The third impression was that of silence. I stayed some distance away from the Mall, which is where all the action is. From my temporary and humble abode the landscape I could see was great; the location of the hotel was terrific; and being a heritage property, the hotel was just my type of place. During the afternoons, sitting out, I heard sounds I had last heard during my childhood summer holidays at my grandmother’s place or my uncle’s place in Asansol and its environs. Bumble bees buzzing around the flower pots; sleepy birds periodically exercising their vocal chords; the distant sounds of vehicles slowly negotiating the steep incline of the approach road; early morning and evening prayers from the nearby temples and mosque; people singing Garhwali songs at a wedding in the distance.

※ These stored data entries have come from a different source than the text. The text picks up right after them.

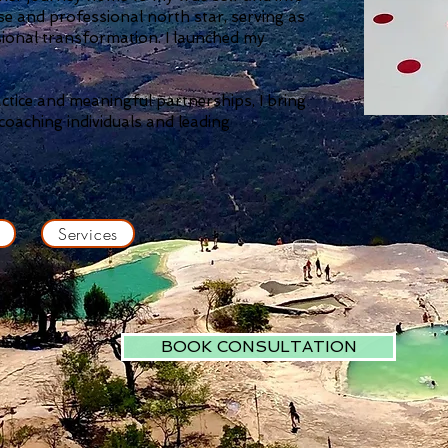
e and professional north star,
serving as
sional transformation. I launched my
actice and meaningful partnerships, I bring
oaching individuals and leading
Services
BOOK CONSULTATION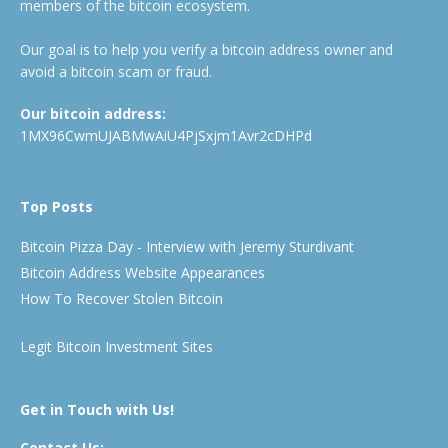
members of the bitcoin ecosystem.
Our goal is to help you verify a bitcoin address owner and
avoid a bitcoin scam or fraud.
Our bitcoin address:
1MX96CwmUJABMwAiU4PjSxjm1Avr2cDHPd
Top Posts
Bitcoin Pizza Day - Interview with Jeremy Sturdivant
Bitcoin Address Website Appearances
How To Recover Stolen Bitcoin
Legit Bitcoin Investment Sites
Get in Touch with Us!
Contact Us: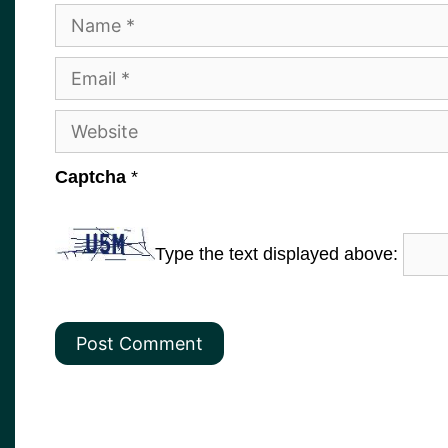
Name
Email
Website
Captcha
*
Type the text displayed above: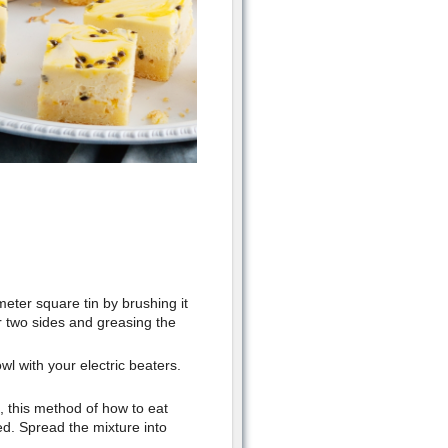
eter square tin by brushing it
er two sides and greasing the
wl with your electric beaters.
n, this method of how to eat
ed. Spread the mixture into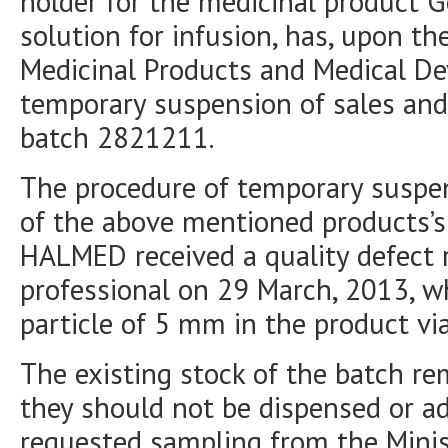
holder for the medicinal product 
solution for infusion, has, upon th
Medicinal Products and Medical De
temporary suspension of sales and 
batch 2821211.
The procedure of temporary suspen
of the above mentioned products’s 
HALMED received a quality defect 
professional on 29 March, 2013, w
particle of 5 mm in the product via
The existing stock of the batch re
they should not be dispensed or 
requested sampling from the Minis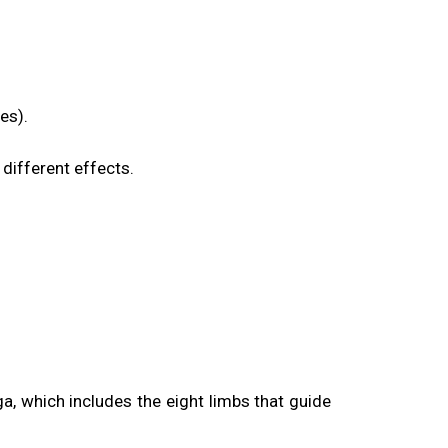
es).
different effects.
a, which includes the eight limbs that guide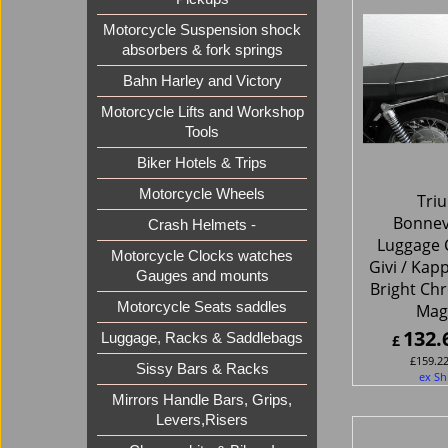
Motorcycle Suspension shock
absorbers & fork springs
Bahn Harley and Victory
Motorcycle Lifts and Workshop
Tools
Biker Hotels & Trips
Motorcycle Wheels
Tri
Bonnev
Crash Helmets -
Luggage C
Motorcycle Clocks watches
Givi / Kap
Gauges and mounts
Bright Chr
Motorcycle Seats saddles
Ma
132.
Luggage, Racks & Saddlebags
£
£
159.2
Sissy Bars & Racks
ex Sh
Mirrors Handle Bars, Grips,
Levers,Risers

A few words about Garhwali weddings. There were four that I counted. The most memorable was a procession with the groom riding a horse, preceded by a vehicle towed behind a car, the vehicle (I can’t really describe, and I don’t have a photo to show) had eight, yes eight, large horn loudspeakers at the back, and a mixer and amp system on board. The singer sang a simple ditty, consisting as far as I could make out of the words “Aaj mera ladka ka shaadi hai” sung 63 times. He was accompanied by an incredible trumpet player, whose power could surely bring down the walls of Jericho – move over St Louis, St Dizzy, St Clifford and St Miles, you got competition!

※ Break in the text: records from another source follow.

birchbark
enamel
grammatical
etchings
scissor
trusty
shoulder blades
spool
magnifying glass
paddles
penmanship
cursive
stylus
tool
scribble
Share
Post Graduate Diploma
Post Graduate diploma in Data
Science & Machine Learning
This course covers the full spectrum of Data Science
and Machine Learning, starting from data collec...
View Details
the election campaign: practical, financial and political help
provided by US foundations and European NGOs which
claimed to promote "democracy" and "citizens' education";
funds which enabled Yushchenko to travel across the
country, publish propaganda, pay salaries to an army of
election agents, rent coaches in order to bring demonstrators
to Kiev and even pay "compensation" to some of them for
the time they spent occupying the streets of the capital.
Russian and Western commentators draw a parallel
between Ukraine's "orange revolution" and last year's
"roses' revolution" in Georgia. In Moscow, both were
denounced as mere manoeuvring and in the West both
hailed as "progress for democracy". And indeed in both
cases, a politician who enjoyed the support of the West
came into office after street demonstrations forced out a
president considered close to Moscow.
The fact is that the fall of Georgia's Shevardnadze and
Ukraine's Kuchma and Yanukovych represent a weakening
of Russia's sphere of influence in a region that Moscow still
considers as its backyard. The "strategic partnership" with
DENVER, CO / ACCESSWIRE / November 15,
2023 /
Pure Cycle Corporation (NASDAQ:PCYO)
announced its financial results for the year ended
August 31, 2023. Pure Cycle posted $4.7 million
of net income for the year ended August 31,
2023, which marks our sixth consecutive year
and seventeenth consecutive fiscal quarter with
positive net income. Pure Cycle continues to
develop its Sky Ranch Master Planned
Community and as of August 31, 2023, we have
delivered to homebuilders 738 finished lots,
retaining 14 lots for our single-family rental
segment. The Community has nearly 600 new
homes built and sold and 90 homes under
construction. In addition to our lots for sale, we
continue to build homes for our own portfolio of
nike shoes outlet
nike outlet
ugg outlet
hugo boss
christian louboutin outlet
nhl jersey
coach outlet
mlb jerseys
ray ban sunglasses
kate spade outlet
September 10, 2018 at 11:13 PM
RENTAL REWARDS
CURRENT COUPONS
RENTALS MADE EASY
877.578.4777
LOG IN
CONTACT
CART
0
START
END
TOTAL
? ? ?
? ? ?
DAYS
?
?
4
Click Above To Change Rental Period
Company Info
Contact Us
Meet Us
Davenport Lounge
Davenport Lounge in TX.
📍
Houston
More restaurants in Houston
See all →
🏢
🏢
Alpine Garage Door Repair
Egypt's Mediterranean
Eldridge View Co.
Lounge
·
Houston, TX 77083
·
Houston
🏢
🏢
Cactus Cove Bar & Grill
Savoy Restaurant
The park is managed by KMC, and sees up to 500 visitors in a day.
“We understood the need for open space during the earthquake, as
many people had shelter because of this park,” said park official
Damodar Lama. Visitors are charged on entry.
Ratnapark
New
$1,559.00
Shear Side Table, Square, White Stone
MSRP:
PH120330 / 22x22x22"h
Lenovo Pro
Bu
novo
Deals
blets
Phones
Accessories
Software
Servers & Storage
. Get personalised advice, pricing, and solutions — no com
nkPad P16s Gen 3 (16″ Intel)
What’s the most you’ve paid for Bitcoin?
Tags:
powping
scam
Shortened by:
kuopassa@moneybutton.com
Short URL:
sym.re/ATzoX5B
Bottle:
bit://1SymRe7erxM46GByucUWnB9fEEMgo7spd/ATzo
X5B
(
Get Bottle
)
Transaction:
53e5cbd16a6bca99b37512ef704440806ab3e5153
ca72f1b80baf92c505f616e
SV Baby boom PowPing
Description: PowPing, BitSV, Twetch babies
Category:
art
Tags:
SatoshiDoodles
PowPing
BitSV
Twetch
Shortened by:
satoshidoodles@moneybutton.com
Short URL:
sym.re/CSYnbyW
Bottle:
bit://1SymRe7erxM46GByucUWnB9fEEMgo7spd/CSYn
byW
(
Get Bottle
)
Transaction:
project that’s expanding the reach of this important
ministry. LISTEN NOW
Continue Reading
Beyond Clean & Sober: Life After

The fourth impression, and this one left a clear mark on me, was the bright sunshine. Did wonders for my tan, I can tell you. Not that I needed one, but what I got now is really incredible. The tones on my face range from a darkish brown to something akin to a black chocolate gone bad – not in a smooth transition, you understand, but in patches. I never was a good looking guy – I belong to that rare group of men best described by St Wodehouse as “the less of you see of us, the better we look.” The patchwork quilt of Pantone shades of dark brown that my face doesn’t do much to enhance my elusive beauty.
I distinctly saw a couple of horses in the Mall take a dekko at me, rear on their hind legs and refuse to proceed further with whatever they had been engaged in; obviously they needed time to recover from the shock. Also, I recall that on two incidents at night, cars had to brake suddenly when they discovered that out of the impenetrable darkness suddenly appeared something which could at a stretch be called a human being. Doubtless, my large, white, shining teeth reflected their headlights like a mirror and saved them and me.

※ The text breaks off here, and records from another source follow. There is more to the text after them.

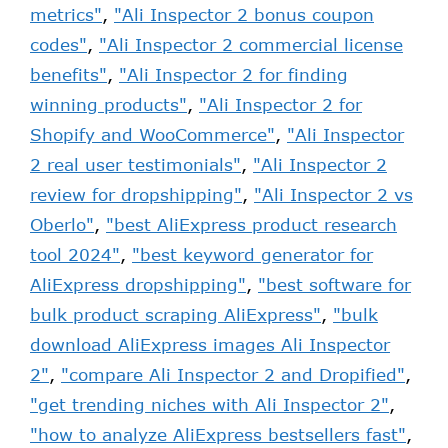
metrics"
,
"Ali Inspector 2 bonus coupon
codes"
,
"Ali Inspector 2 commercial license
benefits"
,
"Ali Inspector 2 for finding
winning products"
,
"Ali Inspector 2 for
Shopify and WooCommerce"
,
"Ali Inspector
2 real user testimonials"
,
"Ali Inspector 2
review for dropshipping"
,
"Ali Inspector 2 vs
Oberlo"
,
"best AliExpress product research
tool 2024"
,
"best keyword generator for
AliExpress dropshipping"
,
"best software for
bulk product scraping AliExpress"
,
"bulk
download AliExpress images Ali Inspector
2"
,
"compare Ali Inspector 2 and Dropified"
,
"get trending niches with Ali Inspector 2"
,
"how to analyze AliExpress bestsellers fast"
,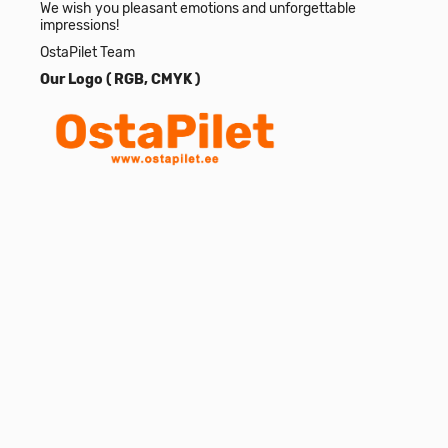
We wish you pleasant emotions and unforgettable
impressions!
OstaPilet Team
Our Logo (
RGB
,
CMYK
)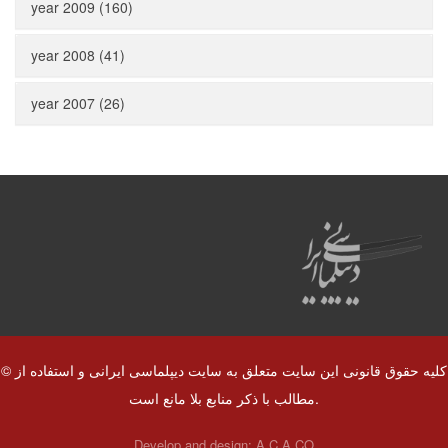
year 2009 (160)
year 2008 (41)
year 2007 (26)
© کلیه حقوق قانونی این سایت متعلق به سایت دیپلماسی ایرانی و استفاده از
مطالب با ذکر منابع بلا مانع است.
Develop and design:
A.C.A CO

Another strong impression was that of the strutting self-confidence of the local monkeys. There was a troop of large fellows, who used the veranda in front of their room as their proprietary thoroughfare. Well-built and well-muscled, they swaggered with measured pace down the veranda, looking for all the world like a mafia troop out to settle some business. I stayed out of their way, cowering behind my teacup – you never know when the tommy guns would pop out, and I didn’t want to be caught in the crossfire.
However, the lasting impression was the bumble bee and the sleepy bird. It was nice to go back nearly fifty years to my childhood. If only that journey back in time could turn my hair black!